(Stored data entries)
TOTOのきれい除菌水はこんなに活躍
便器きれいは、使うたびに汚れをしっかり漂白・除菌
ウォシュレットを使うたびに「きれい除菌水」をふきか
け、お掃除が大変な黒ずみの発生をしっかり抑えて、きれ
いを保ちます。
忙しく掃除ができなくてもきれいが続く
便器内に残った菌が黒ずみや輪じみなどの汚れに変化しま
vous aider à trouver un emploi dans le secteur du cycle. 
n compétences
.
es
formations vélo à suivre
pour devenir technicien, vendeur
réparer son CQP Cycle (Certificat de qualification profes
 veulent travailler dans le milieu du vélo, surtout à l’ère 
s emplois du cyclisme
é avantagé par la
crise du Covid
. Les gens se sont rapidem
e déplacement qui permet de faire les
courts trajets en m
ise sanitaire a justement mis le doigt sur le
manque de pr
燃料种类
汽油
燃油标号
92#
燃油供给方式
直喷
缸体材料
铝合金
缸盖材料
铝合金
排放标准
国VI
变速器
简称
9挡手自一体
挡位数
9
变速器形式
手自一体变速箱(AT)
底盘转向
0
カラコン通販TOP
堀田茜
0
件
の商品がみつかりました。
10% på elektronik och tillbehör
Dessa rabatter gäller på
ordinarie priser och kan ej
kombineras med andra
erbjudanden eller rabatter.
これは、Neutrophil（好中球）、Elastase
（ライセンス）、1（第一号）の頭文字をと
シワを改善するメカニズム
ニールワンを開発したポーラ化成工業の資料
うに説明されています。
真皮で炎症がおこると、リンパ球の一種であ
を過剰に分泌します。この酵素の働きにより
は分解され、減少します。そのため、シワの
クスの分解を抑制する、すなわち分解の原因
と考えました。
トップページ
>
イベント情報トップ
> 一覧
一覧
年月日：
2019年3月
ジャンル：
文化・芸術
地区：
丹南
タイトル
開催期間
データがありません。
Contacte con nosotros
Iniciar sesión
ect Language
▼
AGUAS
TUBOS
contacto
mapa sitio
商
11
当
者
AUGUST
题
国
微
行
...
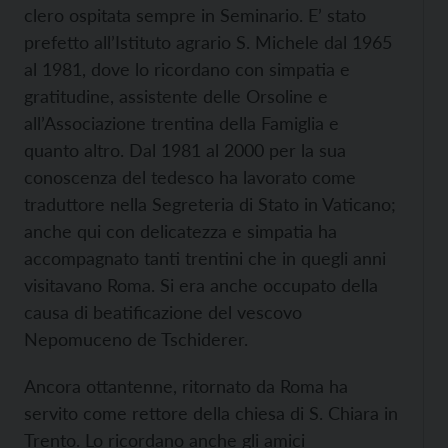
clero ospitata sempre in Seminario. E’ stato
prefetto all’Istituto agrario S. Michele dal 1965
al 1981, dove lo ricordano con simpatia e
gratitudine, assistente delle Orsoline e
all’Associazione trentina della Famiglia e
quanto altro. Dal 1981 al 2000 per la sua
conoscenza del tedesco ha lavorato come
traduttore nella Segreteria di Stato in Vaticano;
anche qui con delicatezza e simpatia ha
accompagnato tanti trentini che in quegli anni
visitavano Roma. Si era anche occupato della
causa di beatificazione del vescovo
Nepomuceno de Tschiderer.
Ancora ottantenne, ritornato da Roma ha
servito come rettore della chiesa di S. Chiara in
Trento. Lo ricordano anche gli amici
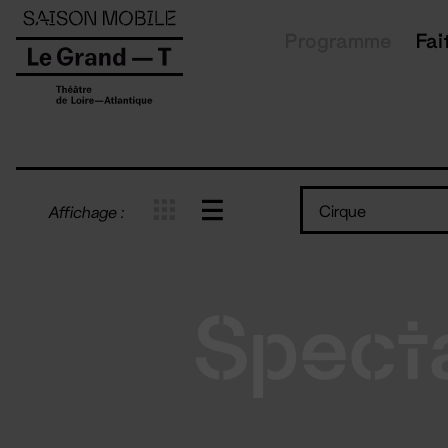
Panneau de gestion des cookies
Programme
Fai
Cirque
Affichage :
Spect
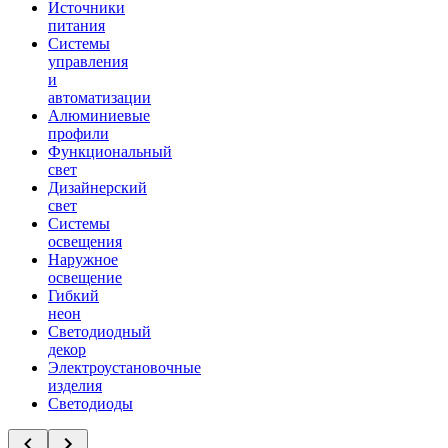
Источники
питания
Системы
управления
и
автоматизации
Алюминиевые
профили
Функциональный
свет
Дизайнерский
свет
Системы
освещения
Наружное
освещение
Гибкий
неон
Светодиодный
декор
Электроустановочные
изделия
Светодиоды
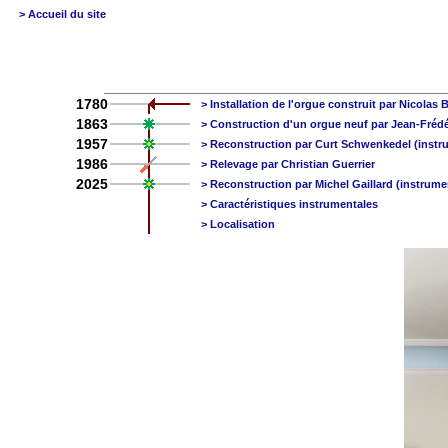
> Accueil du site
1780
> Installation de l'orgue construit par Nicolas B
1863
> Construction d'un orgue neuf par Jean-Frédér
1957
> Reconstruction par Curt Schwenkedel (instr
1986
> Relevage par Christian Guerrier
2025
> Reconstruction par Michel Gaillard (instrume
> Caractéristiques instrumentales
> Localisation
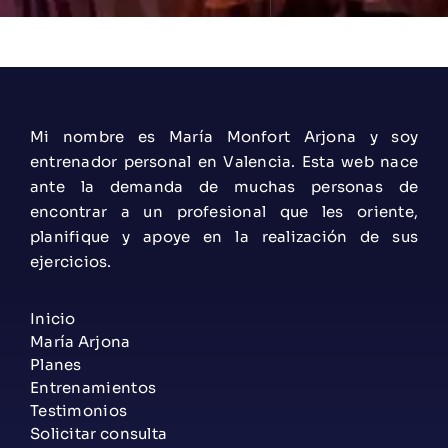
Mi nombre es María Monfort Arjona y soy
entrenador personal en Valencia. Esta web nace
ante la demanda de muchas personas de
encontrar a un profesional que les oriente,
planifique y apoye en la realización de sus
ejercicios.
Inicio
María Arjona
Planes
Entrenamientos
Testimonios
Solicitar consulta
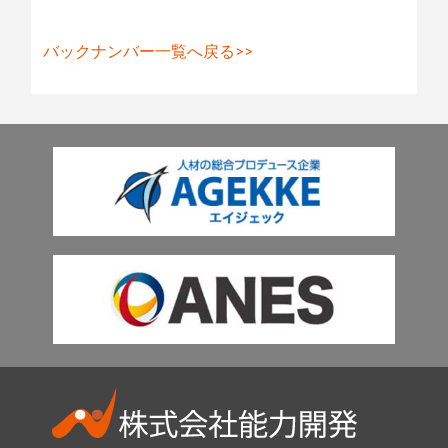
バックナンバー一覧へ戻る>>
---
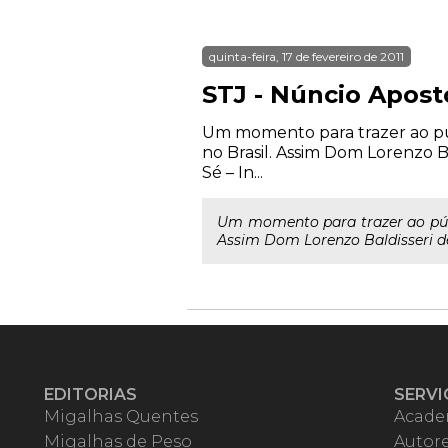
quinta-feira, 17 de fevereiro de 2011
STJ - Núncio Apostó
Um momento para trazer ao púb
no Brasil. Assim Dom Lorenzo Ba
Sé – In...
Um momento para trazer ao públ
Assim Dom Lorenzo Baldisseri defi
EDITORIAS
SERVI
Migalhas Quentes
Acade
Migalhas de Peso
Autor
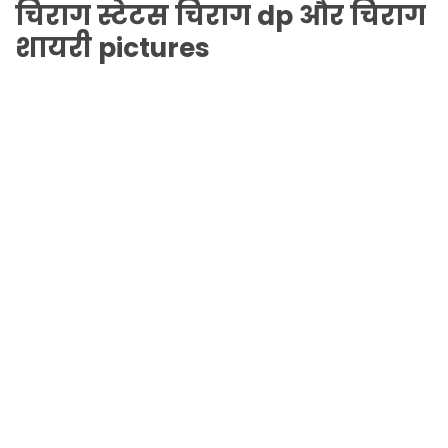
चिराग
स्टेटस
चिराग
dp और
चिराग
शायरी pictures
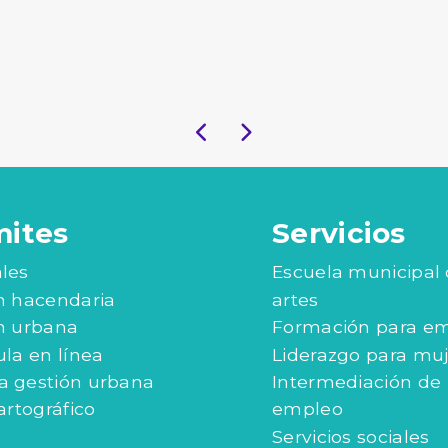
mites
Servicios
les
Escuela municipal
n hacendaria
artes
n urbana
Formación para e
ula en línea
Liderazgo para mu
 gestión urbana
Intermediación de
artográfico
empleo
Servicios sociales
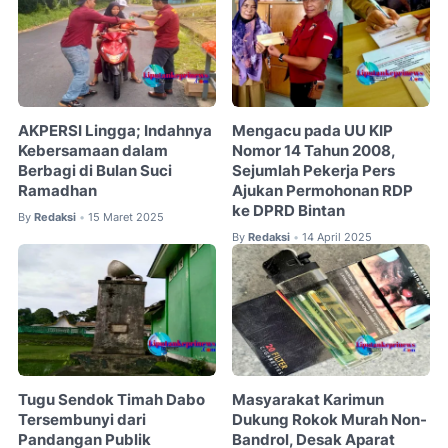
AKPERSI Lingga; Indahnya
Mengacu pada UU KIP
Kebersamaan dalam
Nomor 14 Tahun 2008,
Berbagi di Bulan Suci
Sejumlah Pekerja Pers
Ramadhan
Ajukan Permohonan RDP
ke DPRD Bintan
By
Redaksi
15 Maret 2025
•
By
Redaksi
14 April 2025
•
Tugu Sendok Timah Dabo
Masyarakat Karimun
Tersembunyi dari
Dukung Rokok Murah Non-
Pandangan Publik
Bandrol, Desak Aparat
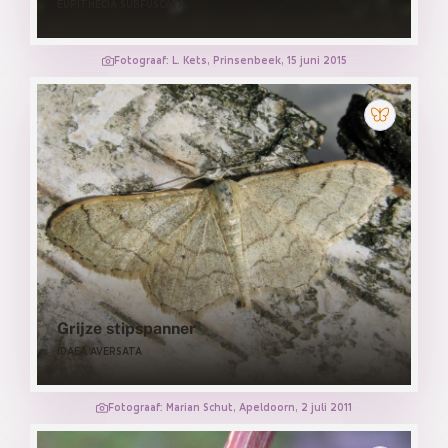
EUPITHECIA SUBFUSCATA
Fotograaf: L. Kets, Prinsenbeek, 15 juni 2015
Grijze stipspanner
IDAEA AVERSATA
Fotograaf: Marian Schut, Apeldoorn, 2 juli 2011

**REQUIREMENT**
The answer must be the part of the records that opens with the line containing "quinta-feira, 17 de fevereiro de 2011" and closes with the line containing "gestión urbana", reproduced exactly, with no pictures.

**OUTPUT**
quinta-feira, 17 de fevereiro de 2011
STJ - Núncio Apostó
Um momento para trazer ao púb
no Brasil. Assim Dom Lorenzo Ba
Sé – In...
Um momento para trazer ao públ
Assim Dom Lorenzo Baldisseri defi
EDITORIAS
SERVI
Migalhas Quentes
Acade
Migalhas de Peso
Autor
चिराग
स्टेटस
चिराग
dp और
चिराग
शायरी pictures
mites
Servicios
les
Escuela municipal
n hacendaria
artes
n urbana
Formación para e
ula en línea
Liderazgo para mu
 gestión urbana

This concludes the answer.